Mount Cavendish via Scotts Valley Reserve

Time: 3 hours and 30 minues (includes a lengthy morning tea)
Distance: 5.3 km
Start: Bridle Path car park, Bridle Path Road
Finish: Same place (it's a loop)
Date: Friday 16th August 2024

Bridle Path car park 9am. A sterling turnout today (sans leather glove). With walking poles click-clacking like mad, we set off pronto - up the path for a meer 5 minutes or so,  before turning left onto an obvious - but unmarked - side track. A locked farm gate stopped us in our tracks. No signage. I think I caught a few unsettled mutterings as I hastily climbed over. This path has been technically closed since the 2011 earthquakes due to rockfall danger from the buffs above. It took some jollying along on my part, but eventually we all managed to either climb over the gate or squeeze through the fence somehow.

Once over this obstacle, there is a good track, once called the Morgan's valley sidle path, that runs along (the wrong side of) a protective fence, under the gondola and around the contour line. The fact that the fence has captured a few boulders over the years did not go unnoticed by our perspicascious party. At the wooden memorial seat, a right-hand turn onto yet another unmarked track took us straight up the grassy spur to a rocky outcrop. Pickering's Peak apparently. The terrain looked steep but was easier going that expected and there were plenty of stops to catch the breath and admire the views.  








From the outcrop, the track wound its way up to Summit Road through red volcanic rocks.  The wreckage of a car could be seen in the valley below. We took photos and zoomed in. It looked like it could have tumbled 100 meters from the road above us. Perhaps recently? The photos were too blurry to tell for sure. I meant to ring the police afterwards - but unfortunately I forgot. 









We popped out onto Summit Road directly under a spectacular example of a volcanic dyke (or is it dike?), where liquid magma flows up through a fissure in existing rock. A gentle reminder that the Port Hills are the remnants of a volcano complex that exploded about 11 - 6 million years ago. I only recognized the rocky protrusion as a dike when I saw the photos later on.
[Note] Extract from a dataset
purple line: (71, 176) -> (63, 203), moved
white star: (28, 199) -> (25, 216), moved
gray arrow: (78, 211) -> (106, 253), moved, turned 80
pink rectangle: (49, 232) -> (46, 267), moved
We walked obliviously east along Summit Road (no cars here) for about five minutes to where there is a cattle stop and a number of track junctions. 

From various options, we chose the steep, wide, grassy track straight up the hill to the top of Mount Cavenish and the gondola edifice. According to Kā Huru Manu (the Ngāi Tahu mapping project) the hills above Lyttelton Harbour/Whakaraupo, including Mount Cavendish, are called Ōketeupoko ("Basket of Heads"). Named after a decisive victory by the invading Ngāi Tahu over the resident Ngāti Mamoe, and the subsequent placement of some victims heads in a kete (basket) on a rocky crag in the vicinity.
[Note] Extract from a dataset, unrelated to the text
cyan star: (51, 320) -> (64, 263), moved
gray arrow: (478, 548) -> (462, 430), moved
We lingered over coffee and date scones at the Gondola Cafe. We were here a couple of years ago and I'm pretty sure we got the same staff member serving us today. The plate with the date scones came swiftly towards us, and was deposited on the table with a stoney silence and an unceremonious thud. We looked at each other with shocked expressions and then returned to our wonderful conversation about the travels of our youth. 
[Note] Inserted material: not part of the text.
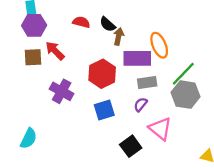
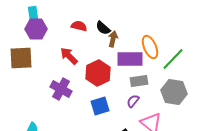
red arrow: (55, 51) -> (69, 56), moved
brown square: (33, 57) -> (21, 58), moved, size x1.4
green line: (183, 74) -> (173, 59), moved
We took the walkway back to the Canterbury Pioneer Women's Memorial ["On this spot the pioneer women of Canterbury and their families rested after their climb from the port of Lyttelton and gazed with awe but with courage upon the hills and plains of Canterbury where they were to make their homes"].  It was a quick scuttle down the steep bridle path. Apparently the effects of the gradient can be eased by leaning back slightly and tucking your bottom inwards.